Jewish Lives, Scottish Spaces: Jewish Migration to Scotland, 1880-1950 (AHRC funded 2015-2018; co-I Dr Mia Spiro, University of Glasgow) As Jews in Scotland moved between and within, into and out of local and transnational spaces, the objects they saved, used and created reveal how Jews self-identified as they negotiated issues such as antisemitism, assimilation, cultural loss, memory and the Holocaust, nationalism and belonging. The materiality of such Scottish Jewish ‘memory objects’ testifies to the visibility of aspects of the past in the immediate environment of people’s new lives in Scotland.

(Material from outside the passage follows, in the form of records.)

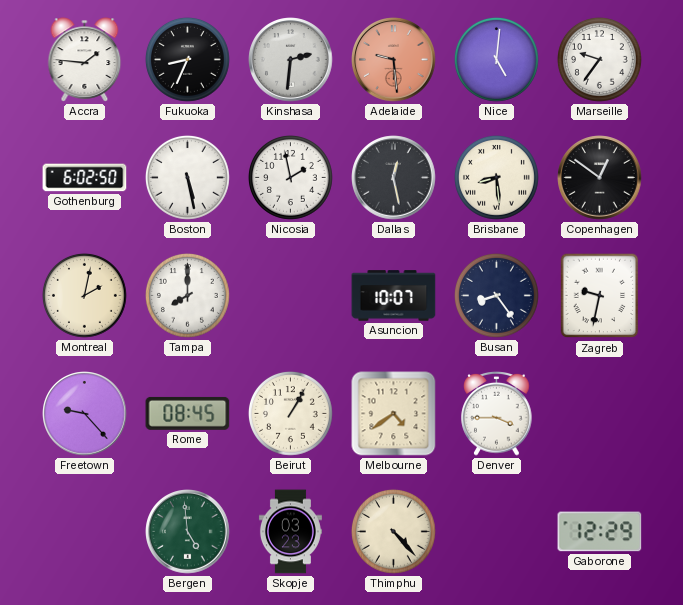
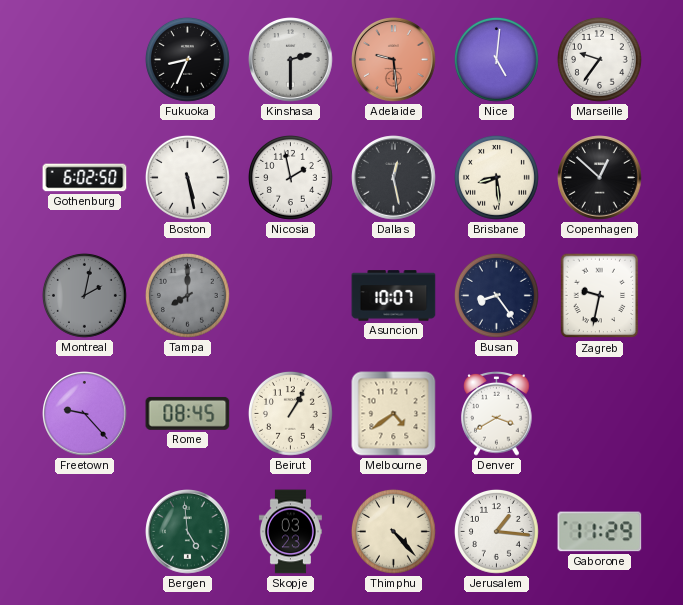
Accra: 1:46 -> none
Kinshasa: 2:31 -> 2:30
Copenhagen: 12:51 -> 12:52
Montreal dial: cream -> grey
Tampa dial: white -> grey
Denver: 3:45 -> 3:40
Jerusalem: none -> 1:16
Gaborone: 12:29 -> 11:29
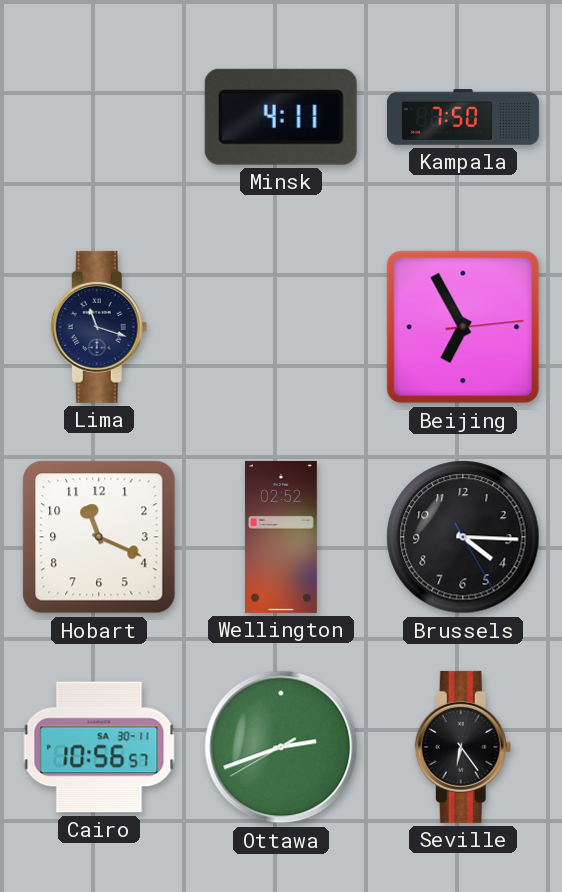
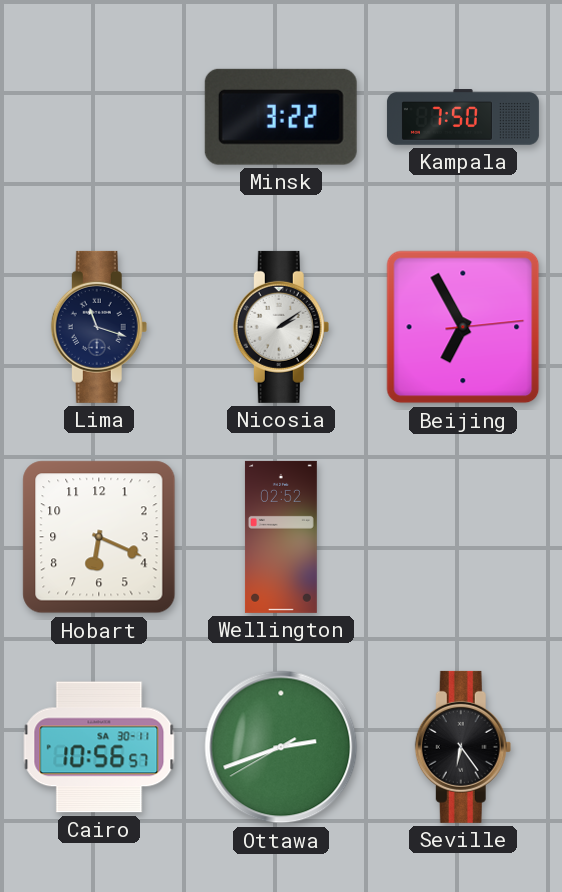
Minsk: 4:11 -> 3:22
Nicosia: none -> 2:09
Hobart: 11:19 -> 6:19
Brussels: 4:15 -> none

The location and placement of these items within a Scottish landscape offers a rich ground for the investigation of various processes of cultural transition and provides a link to the study of the city and Jewish space, thus making the best use of the available archival resources and material evidence. This project drew primarily on the collections of the Scottish Jewish Archives Centre (SJAC), the largest and continually growing repository of items relating to Jewish migration to and life in Scotland. Other relevant primary sources are located in the Mitchell Library in Glasgow, the Edinburgh and Glasgow City Archives, the National Library of Scotland and the National Records of Scotland.

Current project grants

2024-2026: ‘Interdisciplinary interpretations of multiple testimonies of female physicians in Auschwitz’. British Academy/Leverhulme (PI, Co-I: Peter Davies, University of Edinburgh; with Sheila Jelen, University of Chicago and Christoph Thonfeld, Dachau Concentration Camp Memorial Site).

Past project grants

2015-2018: 'Jewish Lives, Scottish Spaces: Jewish Migration to Scotland, 1880-1950', AHRC (PI, Co-I: Mia Spiro University of Glasgow).